Com duas pastas, cinco jornais e
uma sacola a tiracolo, Milú Villela, 54, está preparada para iniciar
mais uma louca jornada de voluntária em tempo integral, que não
tem hora para acabar. Vamos
acompanhá-la.
Herdeira, junto com dois sobrinhos, de 36% das ações do Itaú,
segundo maior banco privado do
país (lucro de R$ 1,8 bilhão no ano
passado), Maria de Lourdes Egydio Villela só trabalha de graça.
Dá algumas orientações aos três
empregados da casa e desce rapidamente as escadas até a garagem. Jurandir dos Santos, há 15
anos seu fiel motorista, já a aguarda perfilado diante do Volvo blindado que a vai levar ao primeiro
compromisso do dia. Destino:
Associação Comunitária Despertar, no Jardim Miriam, um dos
mais violentos bairros da zona sul
de São Paulo, quase na divisa com
a cidade de Diadema.
No caminho, a presidente do
Comitê Nacional para o Ano Internacional do Voluntário, instituído pela ONU em 123 países, vai
lembrando como trocou a pacata
vida de dona-de-casa, preocupada apenas com a educação dos filhos, pela atividade frenética dos
últimos anos.
A inspiração, conta, veio da sua
avó Umbelina, que trabalhou
muitos anos como voluntária numa casa de mães solteiras, na Casa
Verde. Separada do segundo marido, quando viu os dois filhos
crescidos (hoje eles vivem em
Londres), Milú também resolveu
"fazer alguma coisa pelos outros"
- e não parou mais.
Ela não fala sobre os filhos, a família, a vida privada.

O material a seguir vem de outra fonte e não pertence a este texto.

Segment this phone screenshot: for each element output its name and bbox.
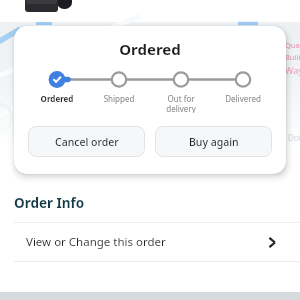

Seu namorado, Emannuel Prado Lopes, é o
presidente do Viva Centro, uma
entidade também formada por
voluntários.
Milú começou nesta nova vida
em 1991, ajudando uma creche
que fica entre duas favelas, no
Real Parque, o enclave miserável
do Morumbi, onde freiras colombianas cuidavam de 100 crianças.
Era muito pouco para os sonhos
solidários de Milú. "Entrei de sola", recorda, entre uma e outra ligação no telefone celular para a
secretária Ana Maria Pereira, que
há três décadas trabalha com a família Villela.
Logo fez planos para erguer um
galpão de 500 metros quadrados
onde pretendia instalar cursos
profissionalizantes, uma das obsessões de seu pai, Eudoro Libanio Villela, maior acionista do
Itaú, falecido no mês passado.
Mas as freiras acharam o projeto
ousado demais.
MAM e periferia
Os planos de Milú foram se concretizar alguns anos depois, em
1995, na Associação Comunitária
Despertar, que cuida da formação
profissional de 150 jovens entre 14
e 17 anos por semestre e, à noite,
oferece cursos de alfabetização
para 150 adultos.
Na mesma época, ela assumiria
a presidência do Museu de Arte
Moderna (MAM) de São Paulo,
onde promoveu uma verdadeira
revolução cultural, que elevou o
número de visitantes de 9.800, em
1994, para 301 mil no ano passado.
No início do trabalho na Despertar, houve resistência de alguns líderes comunitários do Jardim Miriam, que não viam com
bons olhos a presença daquela
mulher bem vestida, acompanhada de assessores e seguranças.
Agora, quando Milú chega,
pouco depois das 8h, já não causa
surpresa. Vai entrando de sala em
sala, conversa com professores e
alunos, sente-se em casa.
Faz festa quando se encontra
com a arquiteta Amélia Bratke,
amiga desde os tempos de curso
primário, responsável pelas obras
de ampliação da Despertar.
Com o tempo, as duas ganharam a confiança da comunidade.
Além dos cursos profissionalizantes (eletricidade, jardinagem, corte e costura, informática), de alfabetização e de teatro, a associação
comunitária mantém um coral e
oferece atendimento médico,
odontológico e psicológico a
7.000 pessoas por mês.
Um empresário amigo de Milú
ficou tão emocionado com a apresentação do coral no enterro de
Eudoro que doou no ato dois veículos à entidade.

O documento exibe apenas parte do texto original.